From: Charles Wilson
Subject: Re: [PATCH] Ensure cwrapper compiles without warnings under -std=c99.
Date: Tue, 06 May 2008 22:29:57 -0400
User-agent: Mozilla/5.0 (Windows; U; Windows NT 6.0; en-US; rv:1.8.1.14) Gecko/20080421 Thunderbird/2.0.0.14 Mnenhy/0.7.5.666

Eric Blake wrote:
According to Charles Wilson on 5/5/2008 6:23 PM:
| -# func_emit_wrapper arg
| +# func_emit_wrapper_part1 arg

Since you provide a default, I'd show that arg is optional, as in:

# func_emit_wrapper_part1 [arg=no]

Ack.

Is func_emit_wrapper_part1_arg1 even used?  Why not just delete it?

No, it is not (currently) used. However, that's just an artifact of where I happened to "split" the original emit function: it just so happens that the only place the original emit function used the *original* arg, ended up in the second half, after I split the emit function into two parts.

I figured symmetry was easier for future maintainance, than strict adherence to the rule/pattern/guideline concerning supplying only the minimum argument set to each (sub)function called.

But it doesn't matter that much to me: if you still think I should remove the superfluous argument and make the (sub) functions un-symmetric, I will.

Isn't puts slightly more efficient than printf?  But it doesn't matter
that much to me.

Not part of the scope of this patch: the old version used printf, the new version uses printf.
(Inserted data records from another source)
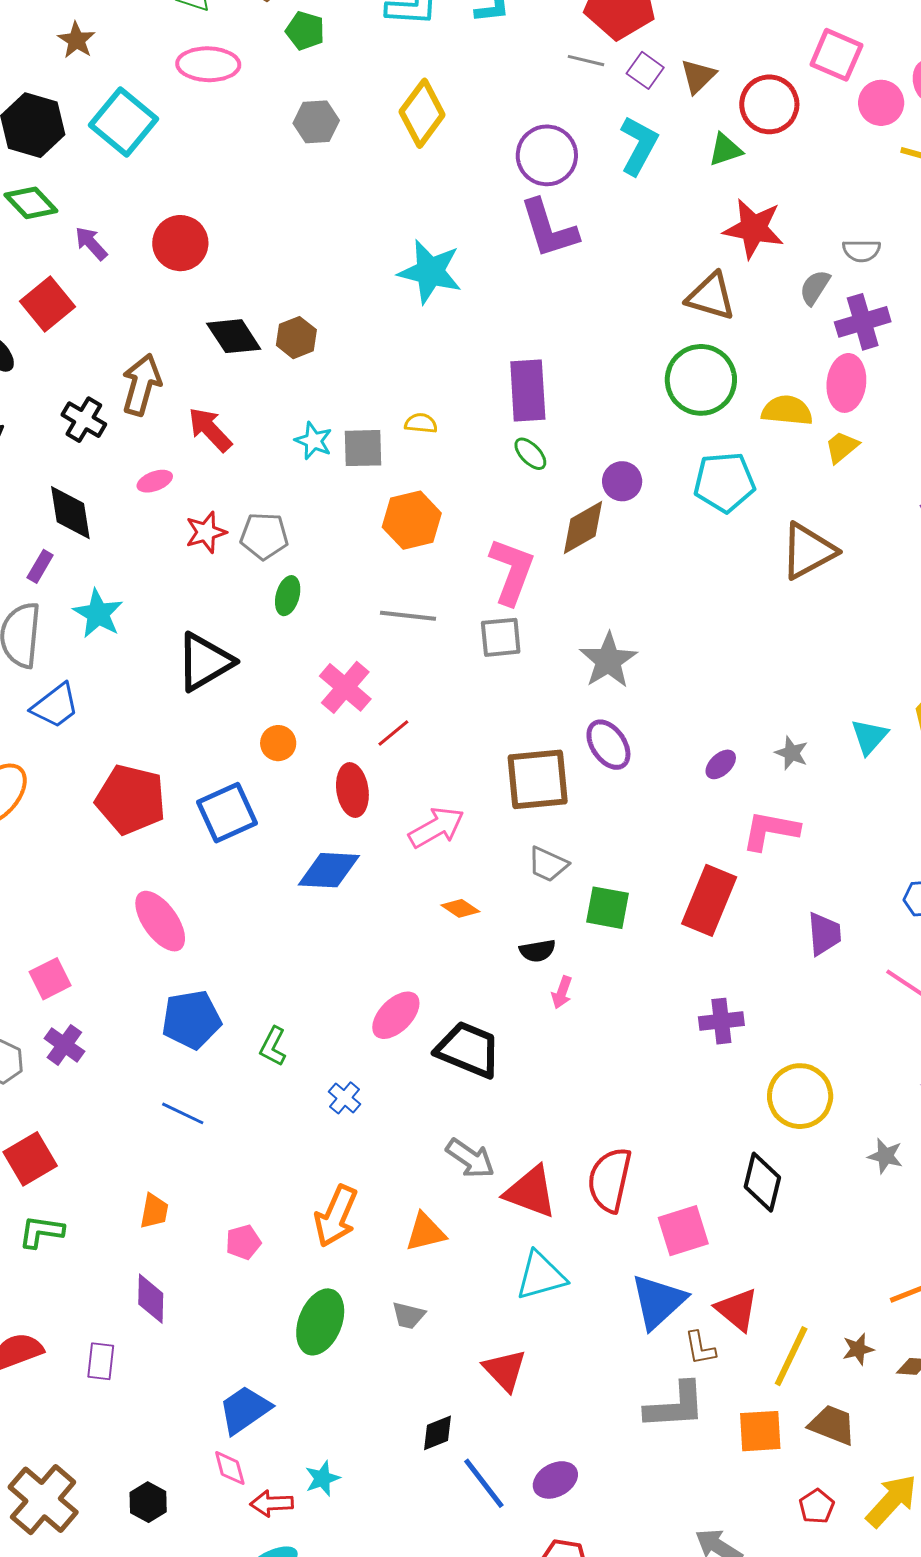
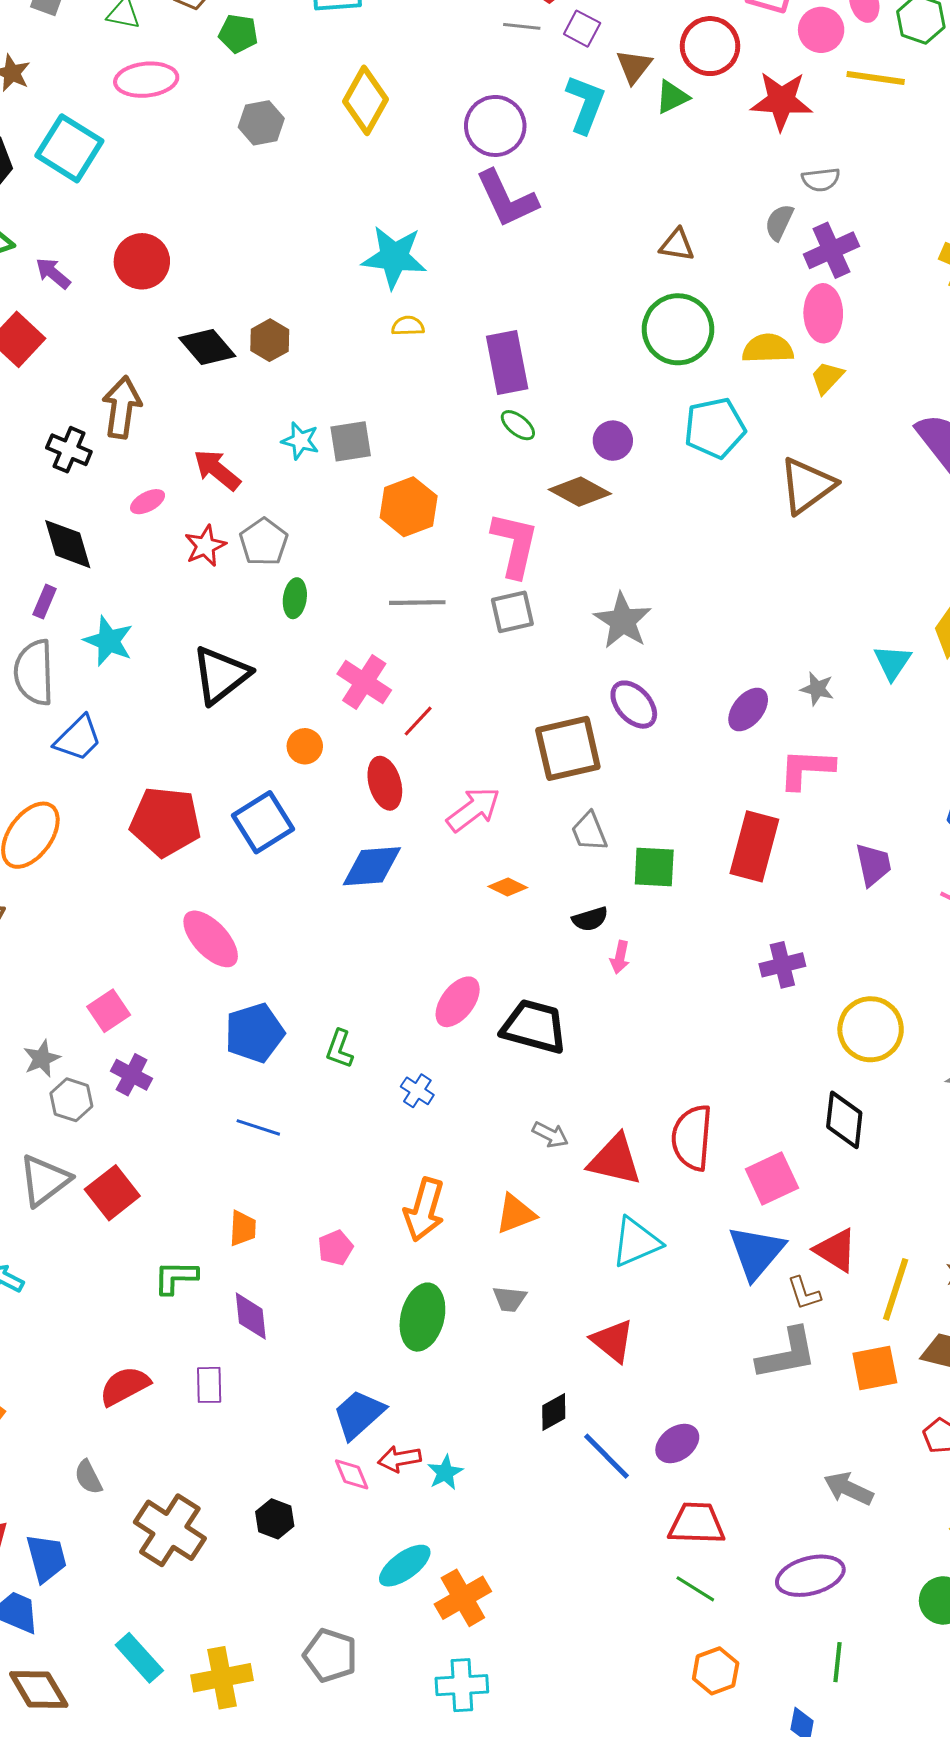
brown triangle: (698, 76) -> (634, 67), moved
red star: (754, 229) -> (781, 101), moved
brown triangle: (711, 296) -> (677, 245), size x0.7
yellow semicircle: (421, 423) -> (408, 326), moved
red arrow: (210, 430) -> (217, 470), moved
brown diamond: (583, 527) -> (580, 492), turned 66
gray pentagon: (264, 536) -> (264, 542), turned -30
purple ellipse: (721, 764) -> (748, 710), size x1.4
gray trapezoid: (548, 864) -> (589, 832), turned 51
gray arrow: (470, 1158) -> (550, 1135), size x0.7
green L-shape: (41, 1232) -> (176, 1277), moved
red arrow: (272, 1503) -> (399, 1459), moved

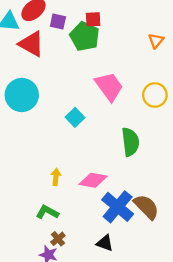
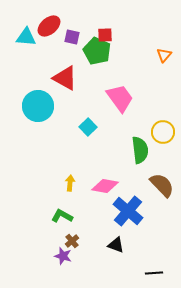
red triangle: (31, 44) -> (65, 78), moved
yellow circle: (155, 95) -> (163, 132), moved
brown semicircle: (146, 207) -> (162, 185), moved

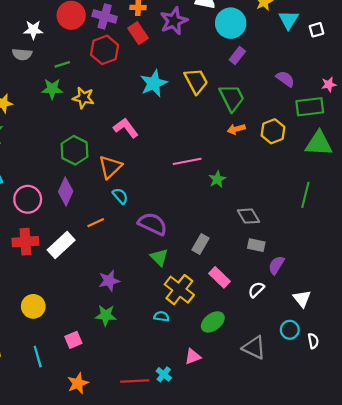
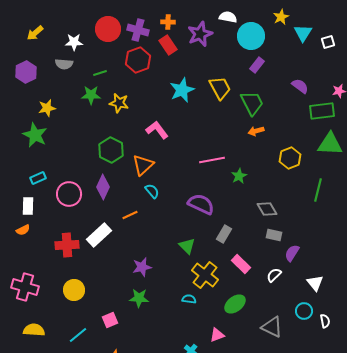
yellow hexagon: (273, 131) -> (290, 158), moved
purple semicircle: (153, 224) -> (201, 204), moved
red cross: (25, 242) -> (67, 245), moved
cyan line: (38, 357) -> (78, 335), turned 66

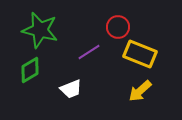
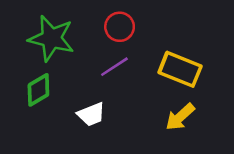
red circle: (118, 27) -> (120, 27), moved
I figured I'd get dinged for changing more than was strictly necessary to silence the observed warnings -- this was supposed to be a very simple, uncontroversial patch that could've made it in to 2.2.4...

The "out of the scope of this patch" comment also applies to /all/ of Ralf's comments on this patch, but I'll address that in a separate message.

Besides, we know that printf can deal with very large strings (because so far it is working with 4K+ ones, even if gcc -std=c99 *warns* about it. We don't know that puts() does. (It probably does, but we don't *know* that).